Whether driven by regulation, a desire for market advantage, or to meet the needs and concerns of key stakeholders, this growing trend is changing global business behaviors.
How are the providers of financial capital and, in particular, long-term investors to use this information to better inform their decision-making — if they can use it at all?
EY engaged Institutional Investor for an independent global survey of 163 investors, analysts, and portfolio managers, gaining insight into their current practices and future needs.
We then interviewed a number of these investors to gain further insight into their answers. Over half of the participants in our survey are employed at organizations with equity assets under management of over US$10b.
In this survey, we identify what the key trends and drivers are in the uptake and use of corporate disclosures of non-financial information. The survey provides interesting details on the different practices used to assess the value of ESG information.

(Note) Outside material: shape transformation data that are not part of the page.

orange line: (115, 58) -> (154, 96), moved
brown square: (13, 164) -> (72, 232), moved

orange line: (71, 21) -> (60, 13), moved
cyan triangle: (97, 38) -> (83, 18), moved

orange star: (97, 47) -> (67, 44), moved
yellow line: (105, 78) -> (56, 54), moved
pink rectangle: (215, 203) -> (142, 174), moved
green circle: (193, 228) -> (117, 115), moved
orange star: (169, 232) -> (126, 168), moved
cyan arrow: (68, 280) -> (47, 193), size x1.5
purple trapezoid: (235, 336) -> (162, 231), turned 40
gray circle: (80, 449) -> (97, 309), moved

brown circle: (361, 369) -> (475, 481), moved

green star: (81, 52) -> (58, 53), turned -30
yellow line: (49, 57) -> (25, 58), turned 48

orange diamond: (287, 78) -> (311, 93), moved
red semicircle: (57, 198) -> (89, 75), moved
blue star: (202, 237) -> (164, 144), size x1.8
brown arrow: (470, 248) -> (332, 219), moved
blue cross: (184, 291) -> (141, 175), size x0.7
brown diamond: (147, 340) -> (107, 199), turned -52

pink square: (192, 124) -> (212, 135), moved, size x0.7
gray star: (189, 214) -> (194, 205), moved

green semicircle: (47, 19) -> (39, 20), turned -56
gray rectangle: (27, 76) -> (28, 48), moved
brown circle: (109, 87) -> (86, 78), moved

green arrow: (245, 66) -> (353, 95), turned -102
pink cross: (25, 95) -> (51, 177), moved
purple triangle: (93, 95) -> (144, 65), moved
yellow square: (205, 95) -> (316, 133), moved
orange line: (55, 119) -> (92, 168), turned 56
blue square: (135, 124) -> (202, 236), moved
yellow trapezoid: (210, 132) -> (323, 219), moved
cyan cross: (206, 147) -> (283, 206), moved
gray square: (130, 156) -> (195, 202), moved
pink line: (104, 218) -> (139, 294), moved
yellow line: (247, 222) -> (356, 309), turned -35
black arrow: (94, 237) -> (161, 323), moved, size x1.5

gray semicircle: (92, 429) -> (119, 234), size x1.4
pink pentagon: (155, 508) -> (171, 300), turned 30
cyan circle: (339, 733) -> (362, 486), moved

The majority of investors use this information when assessing investments and evaluating their current holdings. And they predominantly use information provided directly from the companies themselves, rather than relying on third parties, such as ratings agencies.

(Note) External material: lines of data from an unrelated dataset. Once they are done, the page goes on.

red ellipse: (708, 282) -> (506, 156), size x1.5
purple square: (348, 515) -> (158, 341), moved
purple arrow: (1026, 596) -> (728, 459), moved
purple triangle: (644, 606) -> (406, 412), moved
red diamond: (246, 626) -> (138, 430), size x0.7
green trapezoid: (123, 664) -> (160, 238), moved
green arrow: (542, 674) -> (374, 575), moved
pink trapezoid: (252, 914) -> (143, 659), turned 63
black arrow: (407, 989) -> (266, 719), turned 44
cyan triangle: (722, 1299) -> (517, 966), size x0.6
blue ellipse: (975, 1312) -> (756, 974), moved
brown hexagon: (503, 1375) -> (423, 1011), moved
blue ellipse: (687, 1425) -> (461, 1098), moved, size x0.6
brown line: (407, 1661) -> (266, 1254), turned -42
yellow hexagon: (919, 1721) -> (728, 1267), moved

However, investors are struggling to find ways to meaningfully compare data, to understand which issues are most material to their sustainable growth and to draw quantifiable links between non-financial and financial performance.
Our key findings:
- Two-thirds of investors use different techniques to evaluate non-financial disclosures. However, only half of this group use guidelines or a structured process to make their assessments.
- Investors were more likely to value information which came directly from the company itself rather than from third-party sources. In addition, among those that never consider ESG information in their decision-making process, the main reason for rejecting it was that they felt it was not material.

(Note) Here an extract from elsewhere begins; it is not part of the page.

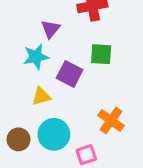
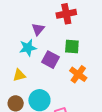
yellow triangle: (41, 96) -> (19, 75), moved
orange cross: (111, 121) -> (78, 74), moved

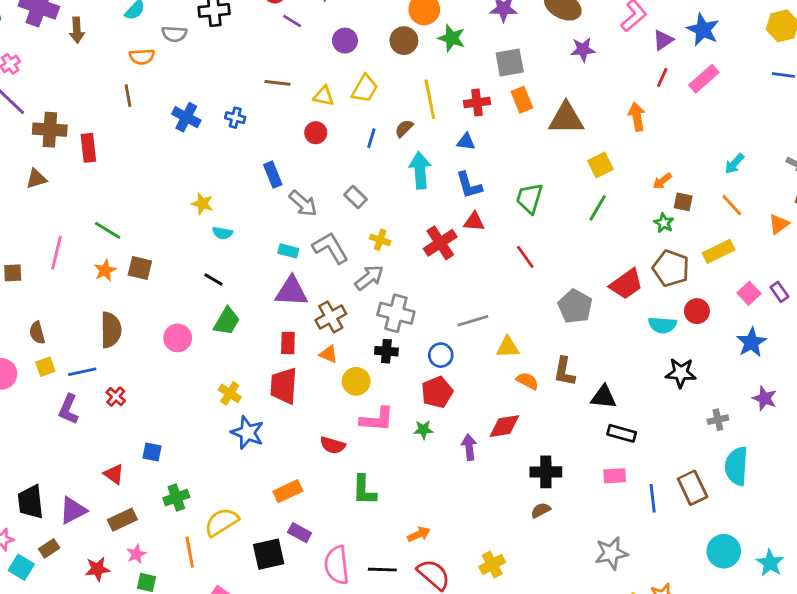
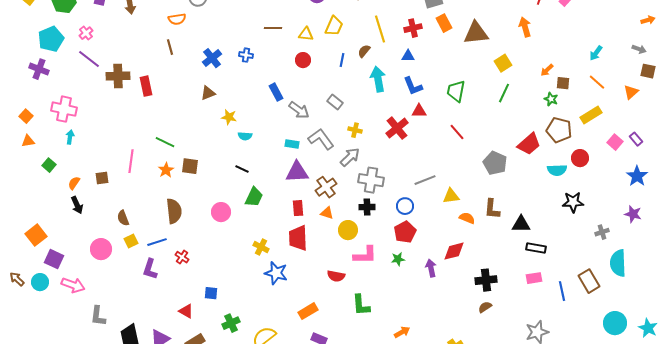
blue cross: (186, 117) -> (212, 58), turned 30
brown triangle: (36, 179) -> (208, 93), moved
blue star: (751, 342) -> (637, 176), moved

- Investors said that, for the most part, they used non-financial performance as a good benchmark for risk. Some risks, such as history of poor governance or the absence of a strategy to create value in the long term, were held to be more important than others.
- Investors said they felt that companies were disclosing their non-financial performance to help build a better corporate reputation. They also told us that those who report in a timely way had an advantage and a competitive edge.
- Geographical location is an important factor: the responses were affected by where the investor is based in the world.
For reporters, this survey not only shows that their investors care about their non-financial performance. It also indicates why, how and when they use this information.
Some of the key recommendations that reporters can draw from these results include:
Invest in reporting
The widespread use of non-financial data and information in all of the markets we surveyed indicates that companies can derive significant value from being more transparent on ESG disclosures. This survey demonstrates that investors and analysts are often using their own judgment to determine whether your company is meeting its expectations.
Report on — and highlight — what’s truly material to your business performance
Investors just can’t tell whether most of the information currently available is important to longer-term value creation. Learning what key stakeholders believe is fundamental to your company’s sustainable business development will be critical in determining what to measure, manage and report.
Keep abreast of international developments
With both the GRI’s G4 Guidelines and the IIRC’s Integrated Reporting Framework now released, and with further developments such as SASB’s non-financial accounting standards, this area of reporting is evolving rapidly. Understanding these areas can be crucial for gaining a competitive advantage and staying abreast of potential new developments.
Act now, or be penalized
It is no good saying that investors aren’t asking you for this sort of non-financial information. They’re finding ways to get data and they are assessing you on it.
Get your governance right
The majority of investors said that they think that a company’s non-financial performance should have audit committee oversight and should be verified. Consider how best to establish governance processes to monitor and manage non-financial performance, and consider the benefits of engaging subject-matter experts and auditors to add rigor and validity to the process.